* _The task_
Find every line in the entries that holds the string "УЗТС" and report it.

* _Exercise materials_
<<<<

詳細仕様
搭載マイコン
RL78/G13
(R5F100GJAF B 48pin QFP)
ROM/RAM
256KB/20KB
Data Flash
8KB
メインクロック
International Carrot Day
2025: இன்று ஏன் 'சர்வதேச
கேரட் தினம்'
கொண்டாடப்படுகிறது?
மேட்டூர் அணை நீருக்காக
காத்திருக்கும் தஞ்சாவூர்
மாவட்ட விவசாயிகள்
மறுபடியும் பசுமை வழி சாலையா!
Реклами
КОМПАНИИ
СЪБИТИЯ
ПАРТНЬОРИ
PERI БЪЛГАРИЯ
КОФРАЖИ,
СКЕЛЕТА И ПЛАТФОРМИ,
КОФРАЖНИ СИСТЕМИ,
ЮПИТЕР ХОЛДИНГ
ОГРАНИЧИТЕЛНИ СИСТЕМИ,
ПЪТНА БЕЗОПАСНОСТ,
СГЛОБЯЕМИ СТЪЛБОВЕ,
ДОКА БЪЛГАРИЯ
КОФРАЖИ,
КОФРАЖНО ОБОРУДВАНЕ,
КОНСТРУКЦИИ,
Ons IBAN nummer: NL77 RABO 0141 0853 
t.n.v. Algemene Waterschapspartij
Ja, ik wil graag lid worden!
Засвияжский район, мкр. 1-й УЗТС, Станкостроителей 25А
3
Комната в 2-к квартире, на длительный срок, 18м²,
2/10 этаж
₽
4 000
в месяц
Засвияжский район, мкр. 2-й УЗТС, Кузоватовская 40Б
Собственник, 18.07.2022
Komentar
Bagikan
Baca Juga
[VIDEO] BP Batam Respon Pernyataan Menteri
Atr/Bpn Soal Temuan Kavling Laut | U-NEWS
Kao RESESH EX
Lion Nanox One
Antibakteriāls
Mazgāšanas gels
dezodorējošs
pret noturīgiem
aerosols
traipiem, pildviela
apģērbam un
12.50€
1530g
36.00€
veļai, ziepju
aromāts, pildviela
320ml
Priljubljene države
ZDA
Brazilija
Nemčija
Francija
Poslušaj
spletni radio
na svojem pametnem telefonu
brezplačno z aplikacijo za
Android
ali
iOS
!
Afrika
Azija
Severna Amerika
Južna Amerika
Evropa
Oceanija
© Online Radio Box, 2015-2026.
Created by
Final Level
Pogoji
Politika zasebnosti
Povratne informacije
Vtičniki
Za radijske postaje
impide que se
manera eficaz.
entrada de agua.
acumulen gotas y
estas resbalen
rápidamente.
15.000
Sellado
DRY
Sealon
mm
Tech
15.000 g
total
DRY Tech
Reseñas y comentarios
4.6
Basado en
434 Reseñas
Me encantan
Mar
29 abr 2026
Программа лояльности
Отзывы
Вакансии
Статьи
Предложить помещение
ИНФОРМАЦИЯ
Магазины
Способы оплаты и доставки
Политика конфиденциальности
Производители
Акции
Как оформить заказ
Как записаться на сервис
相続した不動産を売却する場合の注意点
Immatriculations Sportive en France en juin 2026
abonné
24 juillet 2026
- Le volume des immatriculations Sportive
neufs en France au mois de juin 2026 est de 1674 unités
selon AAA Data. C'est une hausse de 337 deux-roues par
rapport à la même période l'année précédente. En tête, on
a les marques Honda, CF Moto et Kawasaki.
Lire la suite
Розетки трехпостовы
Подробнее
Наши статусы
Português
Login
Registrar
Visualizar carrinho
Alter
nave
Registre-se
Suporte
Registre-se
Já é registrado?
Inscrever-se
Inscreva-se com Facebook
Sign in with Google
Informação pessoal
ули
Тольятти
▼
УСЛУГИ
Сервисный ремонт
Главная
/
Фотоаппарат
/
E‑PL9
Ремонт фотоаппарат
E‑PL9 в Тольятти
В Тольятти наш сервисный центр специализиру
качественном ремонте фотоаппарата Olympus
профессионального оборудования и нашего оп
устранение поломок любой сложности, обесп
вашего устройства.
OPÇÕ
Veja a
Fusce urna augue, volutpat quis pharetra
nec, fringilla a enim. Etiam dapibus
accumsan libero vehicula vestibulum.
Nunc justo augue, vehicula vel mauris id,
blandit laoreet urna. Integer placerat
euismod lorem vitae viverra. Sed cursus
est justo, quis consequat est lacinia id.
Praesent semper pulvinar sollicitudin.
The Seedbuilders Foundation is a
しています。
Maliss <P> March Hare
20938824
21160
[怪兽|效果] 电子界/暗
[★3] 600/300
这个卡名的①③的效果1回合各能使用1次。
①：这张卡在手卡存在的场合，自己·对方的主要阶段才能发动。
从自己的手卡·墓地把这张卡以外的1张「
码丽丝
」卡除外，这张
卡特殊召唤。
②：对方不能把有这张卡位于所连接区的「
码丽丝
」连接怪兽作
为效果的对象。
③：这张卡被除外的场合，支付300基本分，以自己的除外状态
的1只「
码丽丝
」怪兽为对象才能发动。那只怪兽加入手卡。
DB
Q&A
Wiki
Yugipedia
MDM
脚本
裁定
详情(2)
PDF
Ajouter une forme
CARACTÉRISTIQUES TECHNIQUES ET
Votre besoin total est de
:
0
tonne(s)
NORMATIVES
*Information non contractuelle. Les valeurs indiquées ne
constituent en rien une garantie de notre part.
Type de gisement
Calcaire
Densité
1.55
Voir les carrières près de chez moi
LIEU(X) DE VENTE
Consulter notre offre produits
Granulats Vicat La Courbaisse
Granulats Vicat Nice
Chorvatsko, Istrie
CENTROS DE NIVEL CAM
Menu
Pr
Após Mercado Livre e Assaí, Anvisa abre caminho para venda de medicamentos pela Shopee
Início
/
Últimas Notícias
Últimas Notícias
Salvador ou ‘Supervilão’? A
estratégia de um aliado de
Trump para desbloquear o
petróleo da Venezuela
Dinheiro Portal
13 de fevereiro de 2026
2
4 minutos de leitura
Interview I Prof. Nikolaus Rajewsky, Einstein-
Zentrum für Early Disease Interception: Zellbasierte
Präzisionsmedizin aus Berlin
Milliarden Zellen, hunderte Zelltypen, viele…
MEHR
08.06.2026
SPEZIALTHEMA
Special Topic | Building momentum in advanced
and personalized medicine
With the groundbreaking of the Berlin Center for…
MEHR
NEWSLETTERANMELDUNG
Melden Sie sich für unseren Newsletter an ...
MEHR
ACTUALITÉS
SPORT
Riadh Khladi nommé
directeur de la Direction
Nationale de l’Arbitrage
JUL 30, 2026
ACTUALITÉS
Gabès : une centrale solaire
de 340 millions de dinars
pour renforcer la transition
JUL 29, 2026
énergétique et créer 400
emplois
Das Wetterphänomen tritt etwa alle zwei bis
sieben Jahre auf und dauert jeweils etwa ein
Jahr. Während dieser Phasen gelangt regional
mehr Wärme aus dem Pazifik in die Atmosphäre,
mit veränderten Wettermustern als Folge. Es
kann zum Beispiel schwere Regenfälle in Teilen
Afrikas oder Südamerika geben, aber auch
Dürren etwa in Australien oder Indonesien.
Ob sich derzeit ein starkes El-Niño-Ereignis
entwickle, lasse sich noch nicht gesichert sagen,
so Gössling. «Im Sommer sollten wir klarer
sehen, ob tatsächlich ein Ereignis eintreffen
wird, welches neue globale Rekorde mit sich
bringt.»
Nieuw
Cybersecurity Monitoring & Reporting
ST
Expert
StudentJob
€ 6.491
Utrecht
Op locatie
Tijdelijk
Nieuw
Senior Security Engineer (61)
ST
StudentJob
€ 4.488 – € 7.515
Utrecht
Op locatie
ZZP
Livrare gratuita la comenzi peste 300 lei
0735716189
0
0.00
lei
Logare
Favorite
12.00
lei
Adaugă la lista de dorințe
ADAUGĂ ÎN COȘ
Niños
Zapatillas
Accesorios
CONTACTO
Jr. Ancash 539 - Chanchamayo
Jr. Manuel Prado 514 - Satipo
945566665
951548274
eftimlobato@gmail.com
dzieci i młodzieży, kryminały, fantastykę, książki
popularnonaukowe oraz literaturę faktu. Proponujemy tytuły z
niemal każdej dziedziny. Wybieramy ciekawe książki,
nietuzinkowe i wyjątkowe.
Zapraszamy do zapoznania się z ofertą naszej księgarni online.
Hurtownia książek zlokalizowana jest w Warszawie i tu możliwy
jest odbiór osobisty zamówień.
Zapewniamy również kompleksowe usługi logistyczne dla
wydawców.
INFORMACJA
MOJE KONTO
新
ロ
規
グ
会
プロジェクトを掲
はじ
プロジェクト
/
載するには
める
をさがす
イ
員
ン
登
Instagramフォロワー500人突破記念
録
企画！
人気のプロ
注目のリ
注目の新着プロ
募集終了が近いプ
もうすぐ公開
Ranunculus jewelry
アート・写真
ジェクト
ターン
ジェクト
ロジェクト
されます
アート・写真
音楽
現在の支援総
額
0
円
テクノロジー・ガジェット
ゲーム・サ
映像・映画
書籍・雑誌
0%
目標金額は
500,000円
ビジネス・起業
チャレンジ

>>>>

* _Result below_
Засвияжский район, мкр. 1-й УЗТС, Станкостроителей 25А
Засвияжский район, мкр. 2-й УЗТС, Кузоватовская 40Б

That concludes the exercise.